Pull back the curtian
February 28, 2013 Leave a comment
This writing shit is really hard, a hell of a lot harder than I thought it would be. So is maintaining a habit but I knew that would be a struggle, especially knowing how inconsistant my health is from day to day. I knew I might fail but I felt if I stuck with it, it would get easier.
Actually, it’s been a fucking roller-coaster and at the moment I’m at one at one of those low points. The first two weeks were pretty exciting but it didn’t take long for the newness to wear off. Then it just became tedious. I wanted to quit and chalk it up as another thing I couldn’t fit in my life. That was never really an option though. In fact failure was part of the plan; to push myself to the point where I wanted to quit and push through.

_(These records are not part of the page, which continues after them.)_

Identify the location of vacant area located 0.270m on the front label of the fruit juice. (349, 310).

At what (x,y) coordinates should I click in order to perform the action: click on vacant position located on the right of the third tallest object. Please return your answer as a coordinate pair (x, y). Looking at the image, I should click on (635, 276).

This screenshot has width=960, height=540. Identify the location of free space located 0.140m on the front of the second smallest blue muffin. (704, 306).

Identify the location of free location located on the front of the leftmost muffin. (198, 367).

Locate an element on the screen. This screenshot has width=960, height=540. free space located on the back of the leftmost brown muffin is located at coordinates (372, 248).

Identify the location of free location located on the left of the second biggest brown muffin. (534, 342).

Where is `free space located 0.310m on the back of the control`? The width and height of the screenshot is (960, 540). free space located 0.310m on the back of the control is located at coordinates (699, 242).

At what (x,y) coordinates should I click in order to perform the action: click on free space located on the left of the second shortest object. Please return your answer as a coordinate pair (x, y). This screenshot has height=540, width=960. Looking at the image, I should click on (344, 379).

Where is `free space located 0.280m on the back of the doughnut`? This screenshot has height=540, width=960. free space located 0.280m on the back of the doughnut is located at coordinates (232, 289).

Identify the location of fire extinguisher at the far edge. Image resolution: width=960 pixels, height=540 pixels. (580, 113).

Unlike the physical challenges I create for myself, writing is easy. Coming up with things to write about is easy for me. The challange is reducing the thoughts in my head or the experiences I’ve had into coherent sentances that anyone whould care to read. The challange is keeping going when all I can think about is how much my writing sucks. It winds up taking a lot of time. I wind up taking a lot of breaks. I wind up drinking a lot of wine.
Then I write something that actually makes me proud. Maybe I can do this. Maybe purservierance does pay off. Maybe it does, but that’s not how it played out for me. Writing something that I felt good about only raised the bar and put more pressure on me. I’m stuggling even harder now.

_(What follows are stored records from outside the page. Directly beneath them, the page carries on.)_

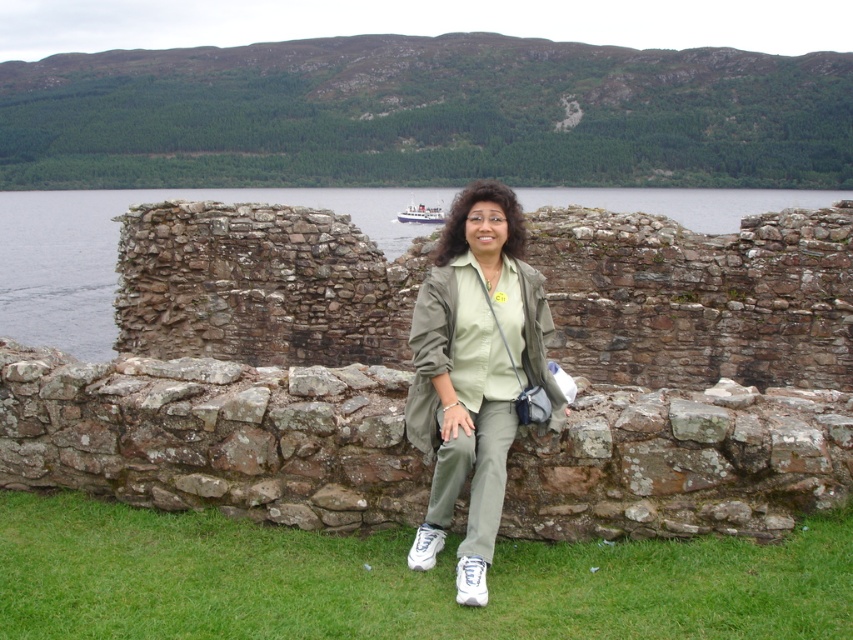 In the scene shown: You are a photographer trying to capture the scenic landscape in the image. You notice two points marked in the scene. The first point is at coordinate point (318, 582), and the second is at point (303, 202). Which of these points is closer to you?

Point (318, 582) is closer to the viewer than point (303, 202) according to the description.

Consider the image. You are a photographer wanting to capture the olive green fabric at center and clear water at center in the same frame. Based on the scene, which object should you focus on first to ensure both are in the frame?

The olive green fabric at center has a smaller size compared to clear water at center, so you should focus on the olive green fabric at center first to ensure both are in the frame.

Consider the image. You are a photographer trying to capture the clear water at center and the brushed metal boat at upper center in a single shot. Which object should you position closer to the left side of your camera frame?

The brushed metal boat at upper center should be positioned closer to the left side of your camera frame because the clear water at center is on its right side according to the description. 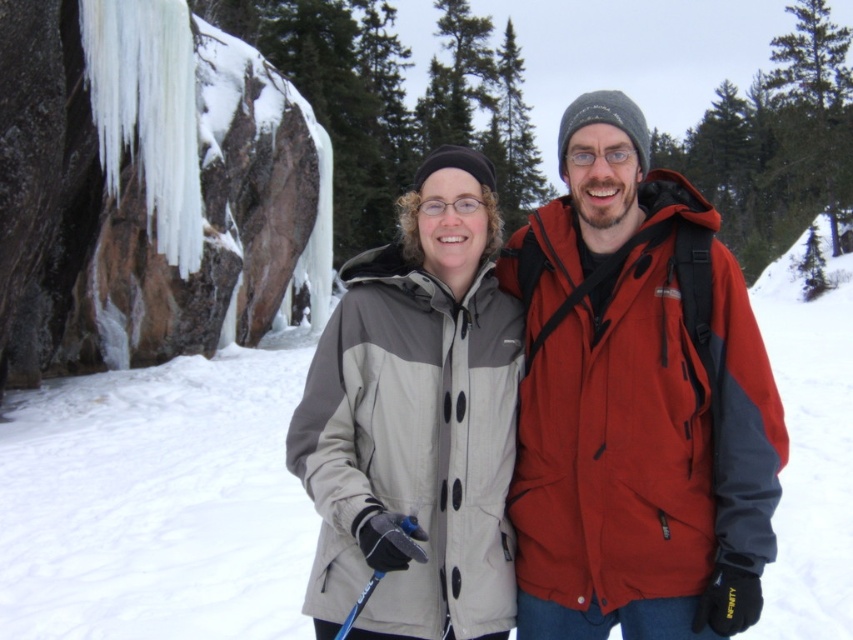 You are a photographer standing 2 meters away from the two people in the snowy scene. You want to take a group photo of the matte red jacket at center and the gray matte jacket at center. Can you fit both subjects in the frame of your camera, which has a maximum horizontal field of view of 1.5 meters?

Then I took two days off. I guess that was bound to happen. Structure is not my friend. My life is simply too inconsistant. When it works, I run with it. When it doesn’t, I accept it and keep hobbling along the best I can leaving my failures in the past. That is the only way I can hope to get to a place where life works again.
I’m probably the last person who should be publishing everything he writes. I’m probably the last person who should be publishing everything that goes on in his life or every thought in his head. I’ll be the first to admit that I need an editor.
Believe me, I know this is a bad idea but that’s why I’m doing it. I know that for every good idea there are dozens if not thousands of bad ideas that came before it. We just rarely get to see all the failures that happen before one finds success. I want to pull back the curtian and expose the truth. The truth is, there is a long and winding road before you reach the Emerald City.